Team creates cost-effectiveness model to perform analysis
Dr. Orlando and colleagues from Cleveland Clinic, Providence Saint John’s Health Center, University of Connecticut Health Center and University of Washington created a decision tree and conducted a cost-effectiveness analysis to ascertain the preferred strategy for management of incidental endometrioma: unilateral salpingo-oophorectomy (USO) or ultrasound surveillance six to 12 weeks after diagnosis, then annually.
“We calculated cost effectiveness by looking at the change in cost to achieve an effective outcome – mortality – over the change in deaths, with a willingness-to-pay threshold of $11.6 million as the value of a statistical life,” says Dr. Orlando. Using information extensively gathered from published literature, the team modeled the probabilities of surgical complications, occult malignancy, development of contralateral adnexal pathology, surgical menopause, use of hormone replacement therapy and development of ovarian cancer compared to costs incurred from surgical procedures, complications, ultrasound surveillance, hormone therapy and treatment of ovarian cancer.
Findings point to USO as preferred intervention
The model demonstrated that unilateral salpingo-oophorectomy incurs fewer deaths (0.28% vs. 1.5%) and fewer cases of ovarian cancer (0.42% vs. 2.96%) with costs below the national willingness-to-pay thresholds.
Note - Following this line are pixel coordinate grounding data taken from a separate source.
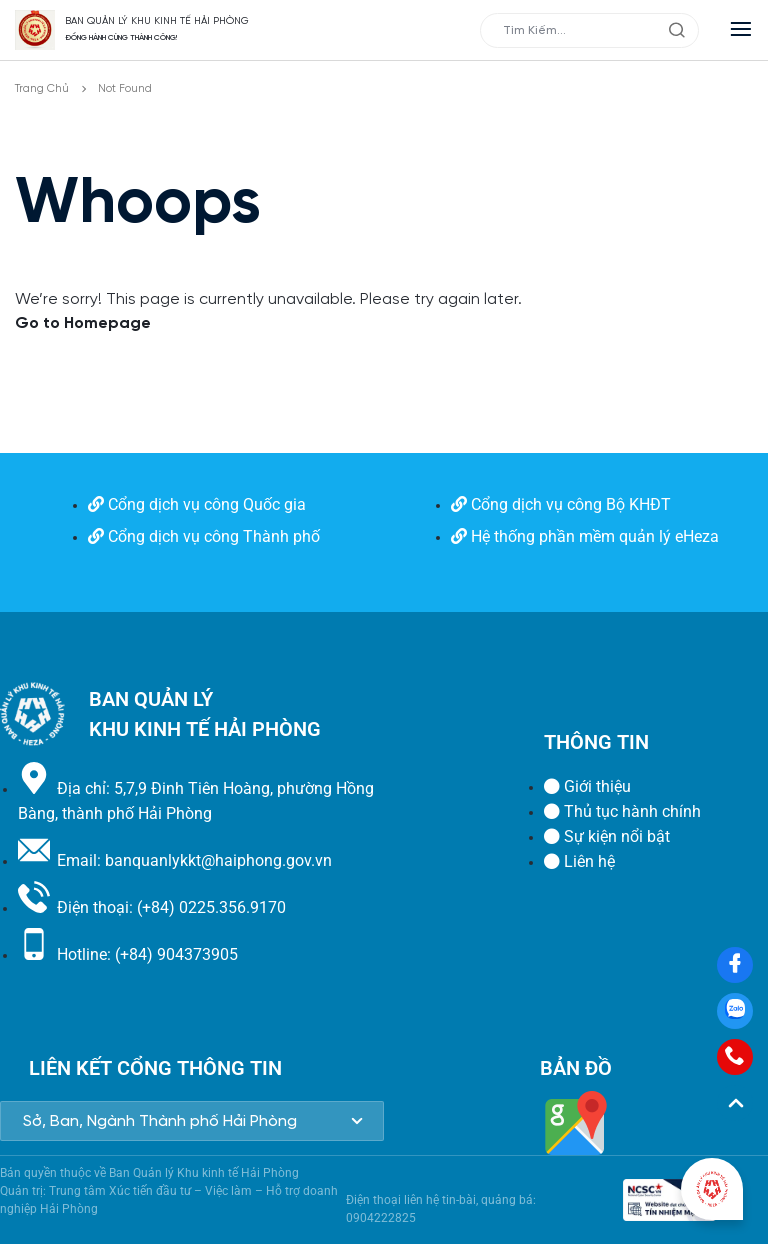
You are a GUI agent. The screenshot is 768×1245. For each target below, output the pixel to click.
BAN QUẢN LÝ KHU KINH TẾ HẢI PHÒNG (157, 21)
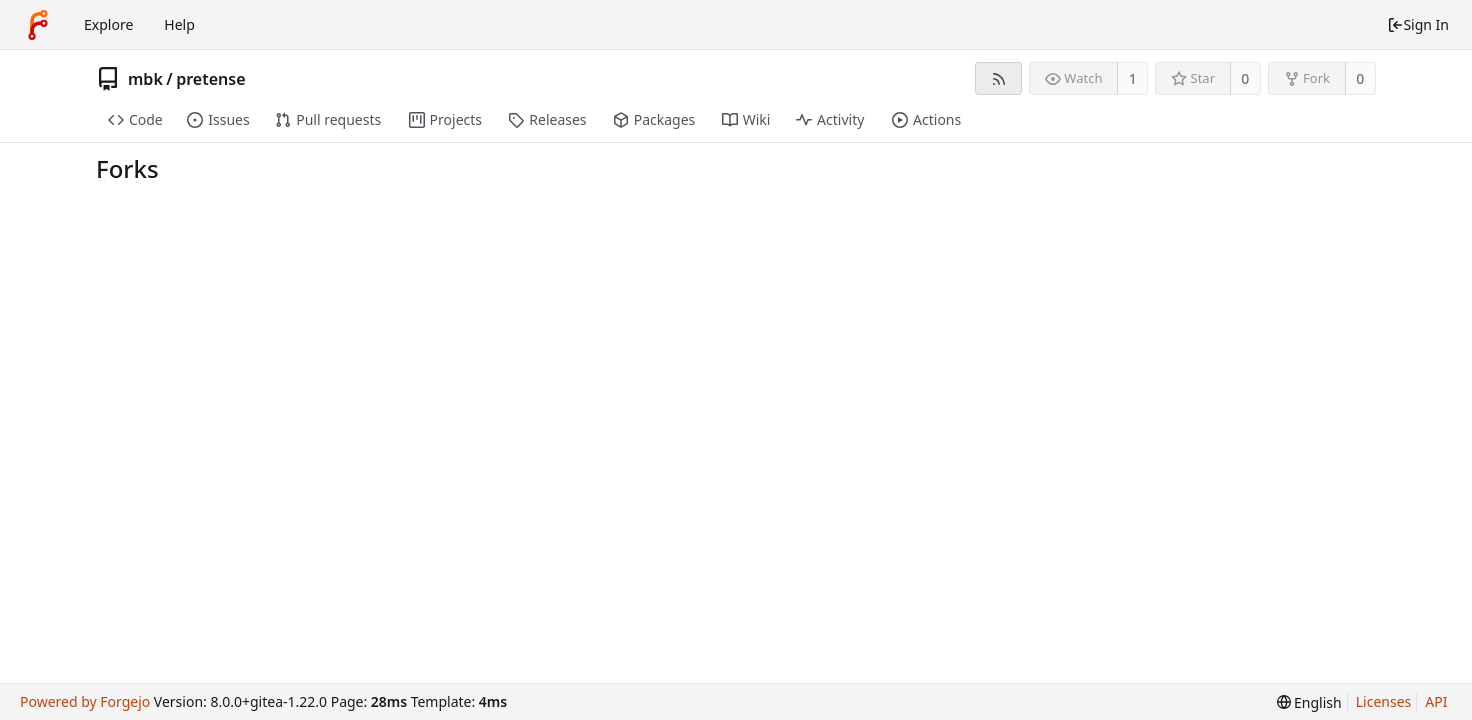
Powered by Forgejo (85, 701)
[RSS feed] (998, 78)
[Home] (38, 25)
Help (179, 24)
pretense (210, 79)
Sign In (1418, 24)
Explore (108, 24)
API (1436, 701)
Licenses (1384, 701)
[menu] (1309, 702)
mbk (145, 79)
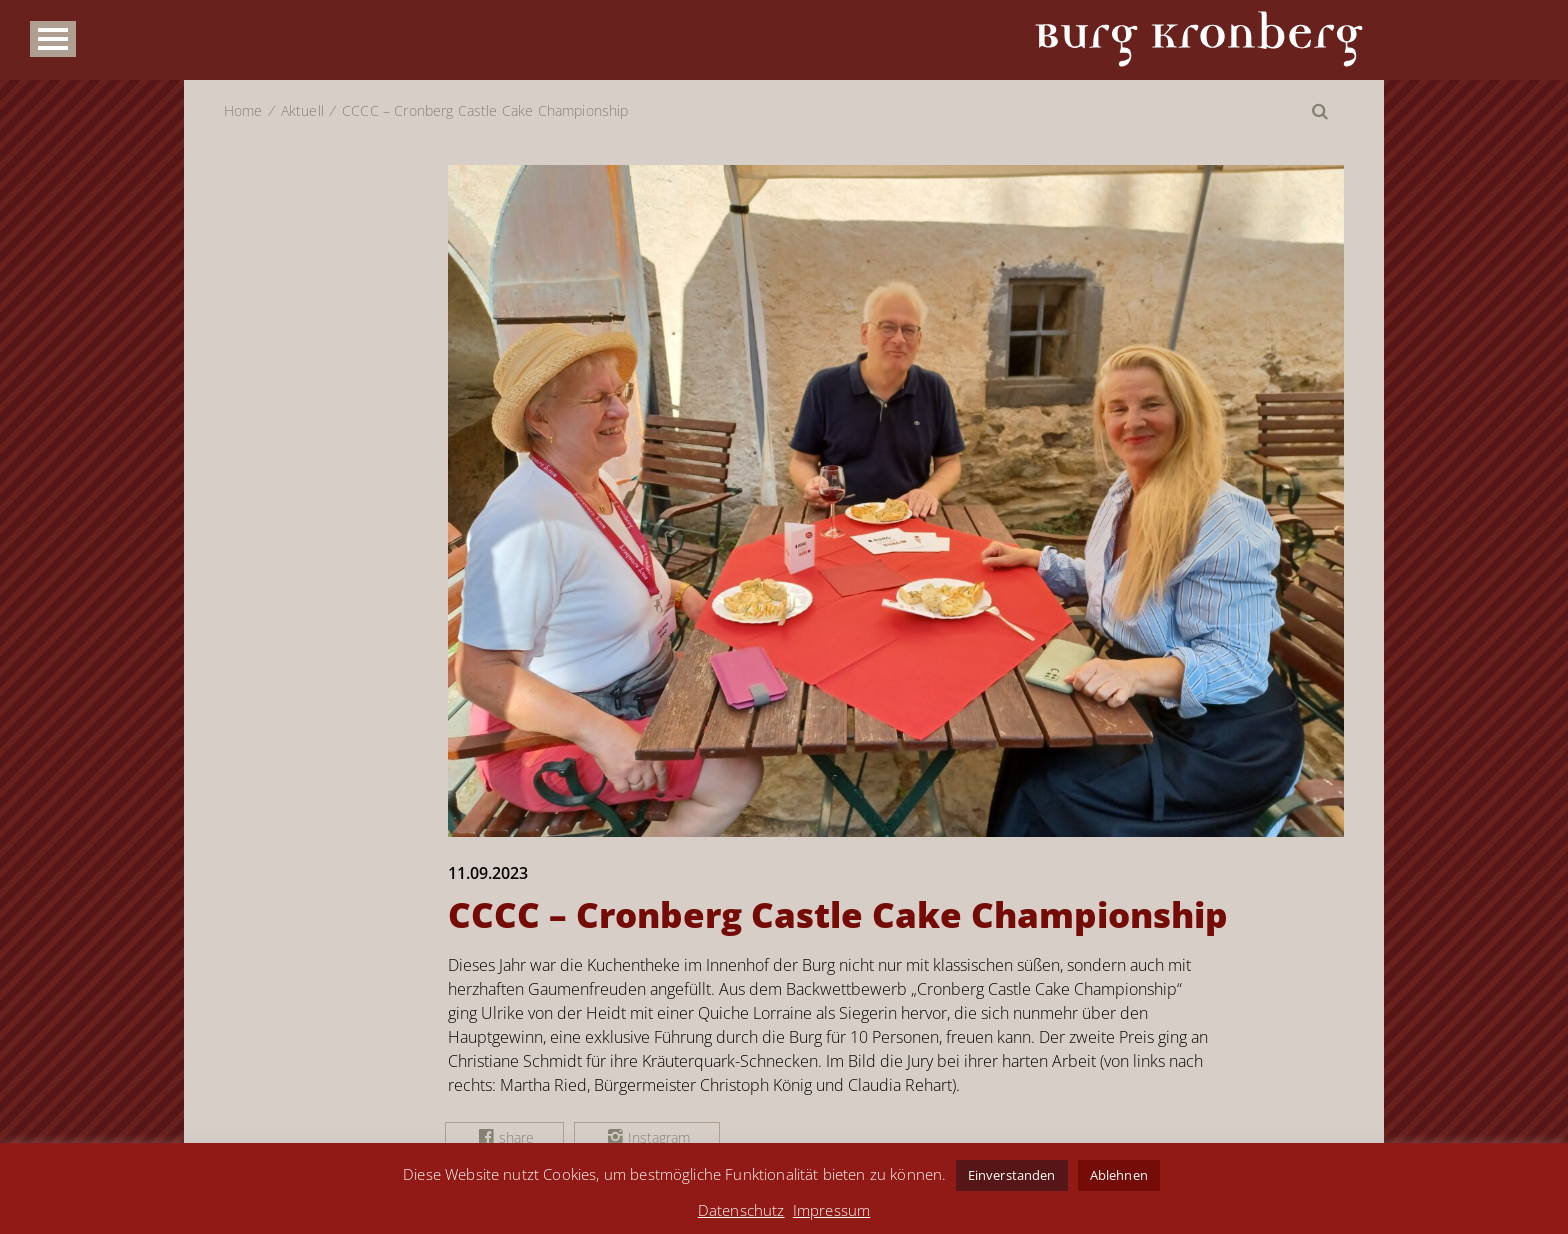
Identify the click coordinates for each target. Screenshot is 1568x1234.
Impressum (831, 1210)
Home (243, 110)
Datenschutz (741, 1210)
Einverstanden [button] (1012, 1175)
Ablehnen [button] (1119, 1175)
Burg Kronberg (1199, 39)
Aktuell (302, 110)
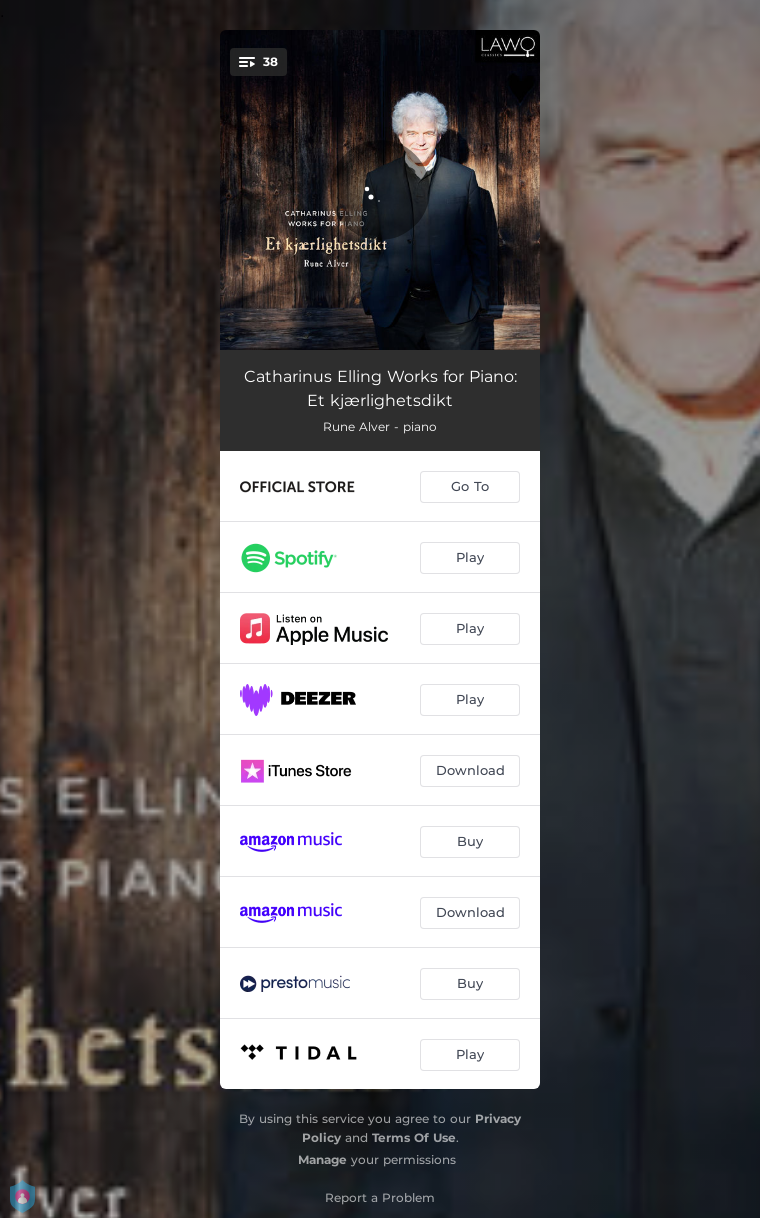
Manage (322, 1159)
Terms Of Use (414, 1137)
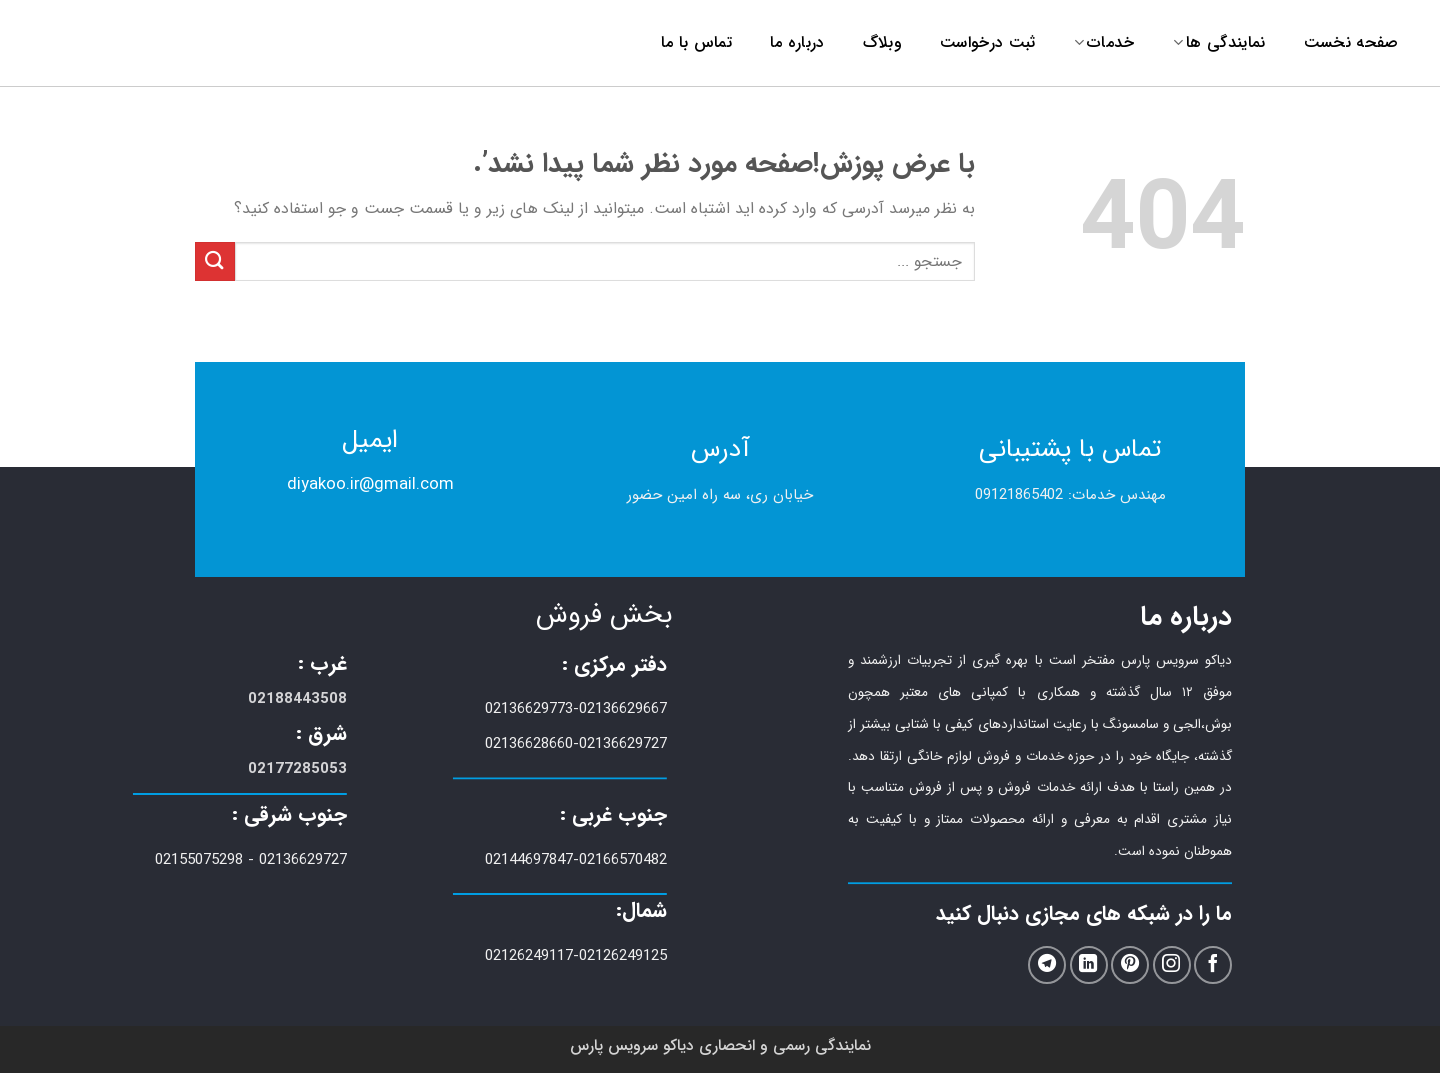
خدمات (1104, 42)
“It’s important to note that we’re not saying that every patient who is premenopausal with asymptomatic endometrioma should have her ovary removed,” says Dr. Orlando. “But this is another piece of data to be used in shared decision-making with our patients.”
In addition to publishing complete results in the American Journal of Obstetrics and Gynecology, the team presented its findings at the 48th Annual Scientific Meeting of the Society of Gynecologic Surgeons in March 2022. “The gynecologist is often faced with the challenging question of the best treatment approach for patients diagnosed incidentally with an ovarian endometrioma,” says Dr. Kho. “This decision analysis model shows that the strategy of removal of the involved ovary, compared to continued surveillance, may prevent one diagnosis of ovarian cancer in every 82 patients, and one death from ovarian cancer in every 40 patients. We believe that the findings of this study contribute significantly to the literature and may guide clinicians in the counseling of patients who have been found on imaging to have an incidental ovarian endometrioma.”